CI – confidence interval; OR – odds ratio; SENTINEL endpoint – all-cause mortality all stroke, acute kidney injury stage 3.
- Seeger J, et al. CEP During Reduces TAVI Significantly Death and Stroke Compared With Unprotected Procedures
Recent studies have raised concerns about adverse cerebrovascular events during the TAVI procedure and shortly thereafter. The incidence of early, acute cardiovascular events ranges from 2-6% in different studies. Early cardiovascular events have been associated with embolic debris released during the procedure; however, the etiopathology of the embolized material was uncharacterized.
Claret Medical sponsored a study of 40 patients undergoing TAVI with the use of the company’s dual filter–based embolic protection device in order to determine the composition of embolic material released during TAVI.
Macroscopic material liberated during the TAVI procedure was captured in the device filter baskets in 75% of cases. The debris was histopathologically analyzed by an independent core lab (CVPath Institute, Gaithersburg, Maryland). The captured material varied in size from 0.15 to 4.0 mm. Overall, thrombotic material was found in 52% of patients, and tissue fragments compatible with aortic valve leaflet or aortic wall origin were found in 52% of patients.

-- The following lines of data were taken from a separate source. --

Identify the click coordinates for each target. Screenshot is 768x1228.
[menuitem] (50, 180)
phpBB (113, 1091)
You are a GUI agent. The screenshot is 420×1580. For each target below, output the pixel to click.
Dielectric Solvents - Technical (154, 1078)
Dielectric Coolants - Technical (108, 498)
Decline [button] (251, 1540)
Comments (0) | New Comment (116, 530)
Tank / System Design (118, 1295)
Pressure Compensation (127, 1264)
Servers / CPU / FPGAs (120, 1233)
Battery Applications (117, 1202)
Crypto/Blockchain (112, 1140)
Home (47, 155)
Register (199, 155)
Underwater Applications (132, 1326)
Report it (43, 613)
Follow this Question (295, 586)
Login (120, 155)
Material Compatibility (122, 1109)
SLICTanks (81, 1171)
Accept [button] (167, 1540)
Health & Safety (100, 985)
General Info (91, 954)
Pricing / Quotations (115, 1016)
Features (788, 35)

After receiving CE Mark approval in 2014, Claret Medical initiated the SENTINEL-H post-market observational study to assess real-world performance of the Sentinel Cerebral Protection System (CPS). With Professor C. Naber from Essen, Germany as the Principal Investigator, SENTINEL-H was a prospective, all-comer study that enrolled 217 patients across six centers in Europe. Results of the study were presented in May 2016 at the EuroPCR scientific symposium in Paris, France.

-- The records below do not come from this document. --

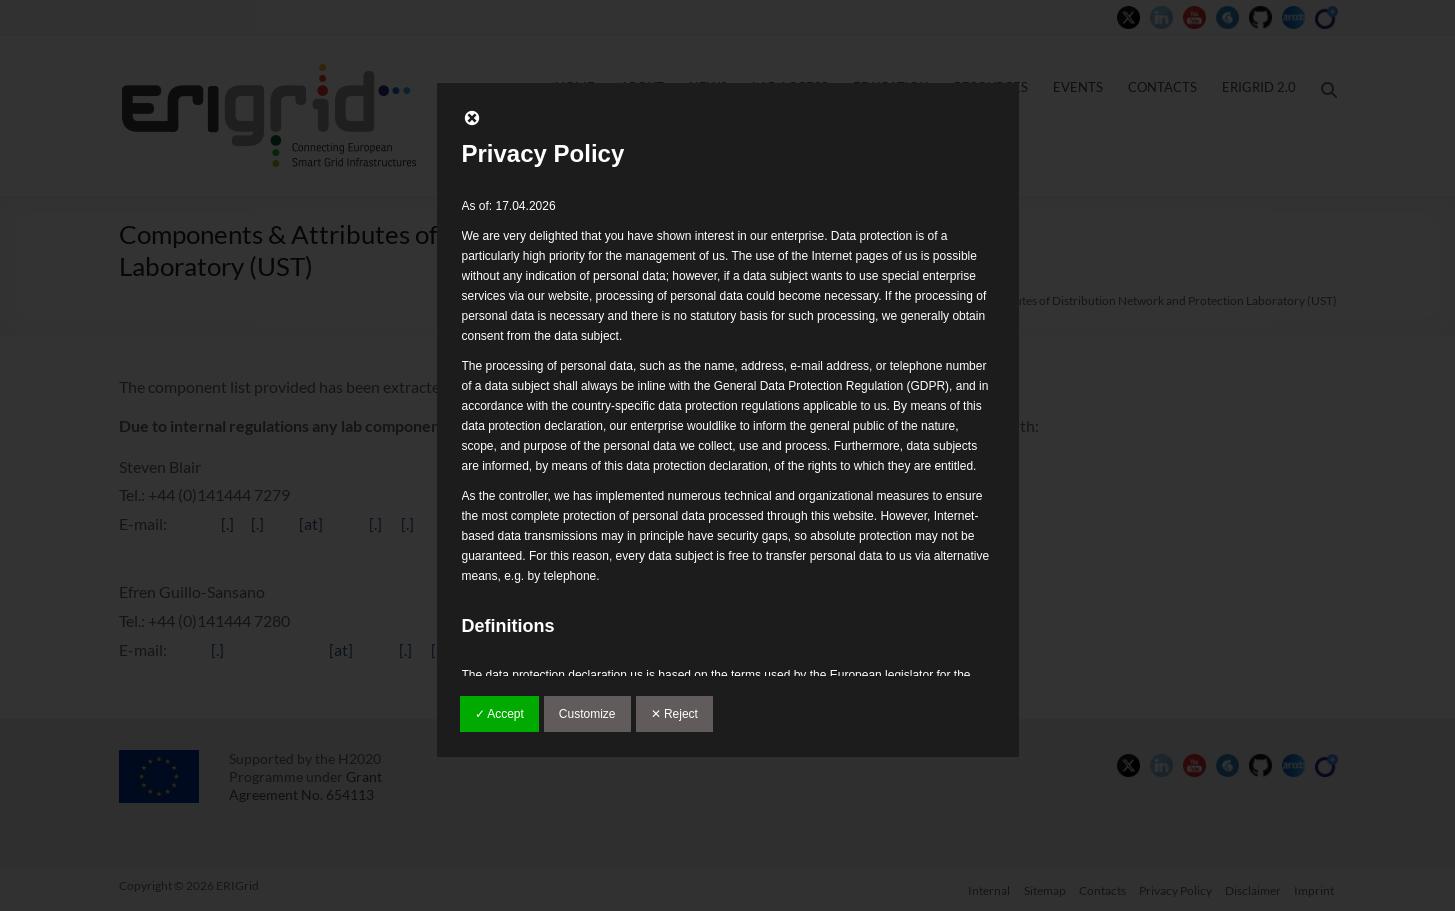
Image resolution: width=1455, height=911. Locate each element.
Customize (587, 714)
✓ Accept (499, 714)
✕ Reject (674, 714)
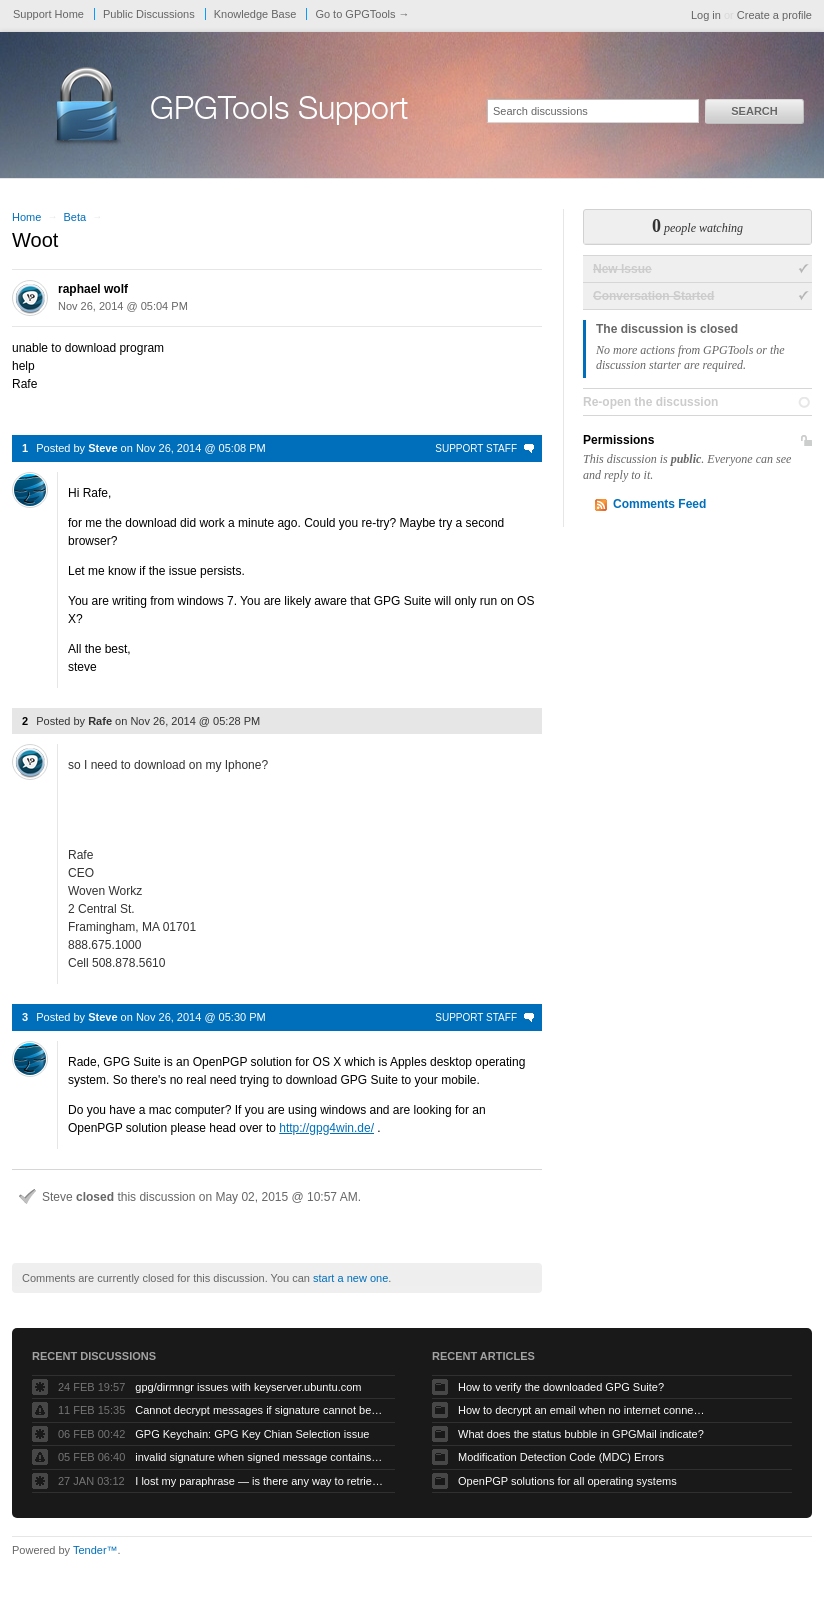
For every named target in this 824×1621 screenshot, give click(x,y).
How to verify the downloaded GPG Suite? (561, 1387)
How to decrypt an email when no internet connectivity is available (583, 1410)
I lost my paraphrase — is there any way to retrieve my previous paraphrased (260, 1481)
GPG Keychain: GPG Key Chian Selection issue (252, 1434)
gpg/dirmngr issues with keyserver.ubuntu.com (248, 1387)
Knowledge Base (255, 14)
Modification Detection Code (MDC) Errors (561, 1457)
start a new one (350, 1278)
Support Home (48, 14)
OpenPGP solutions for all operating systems (567, 1481)
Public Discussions (149, 14)
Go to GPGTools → (362, 14)
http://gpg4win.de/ (326, 1128)
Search (754, 111)
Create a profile (774, 15)
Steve (102, 448)
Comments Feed (659, 504)
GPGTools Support (279, 112)
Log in (706, 15)
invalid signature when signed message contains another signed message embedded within (260, 1457)
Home (26, 217)
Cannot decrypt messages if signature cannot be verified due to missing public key (260, 1410)
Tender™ (95, 1550)
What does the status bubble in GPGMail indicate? (581, 1434)
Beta (74, 217)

The study was designed to evaluate the effectiveness of the Sentinel CPS in capturing debris during TAVI procedures that utilized a variety of TAVI valves in a real-world clinical setting. The primary endpoint of the study was the rate of capture and the histopathologic analysis of the embolic debris, including total and per-filter embolic debris dimensions, area and debris type characterization; this work was completed and reported by an independent core-lab (CVPath Gaithersburg, USA)
The results showed that the Sentinel CPS system can be successfully deployed in patients undergoing TAVI in a real-life clinical environment.
Cerebral debris was captured in 99% of the patients (Fig 1). The types of debris captured in the filters included arterial wall, valve tissue, calcification, foreign material and organizing thrombus. Acute thrombus was almost always found in association with other tissue and/or other embolized material, showing that thrombus is not created by the filters. This is debris that would have otherwise entered the cerebral circulation.
There were a mix of older and new generation TAVI valves implanted in this study, described as: self-expandable (SE), balloon-expandable (BE) and mechanically-expandable (ME). (Fig 2) While debris was captured with all valve types, self-expanding valves appear to result in higher rates of embolized valve tissue than balloon-expandable valves (71% vs 43%). Self-expanding TAVI valves may also result in higher rates of arterial wall and calcification debris versus balloon-expandable valves.
Regardless of the TAVI valve type that is implanted, debris was captured and retrieved in virtually every case suggesting that cerebral protection has clinical value even with new generation TAVI valves.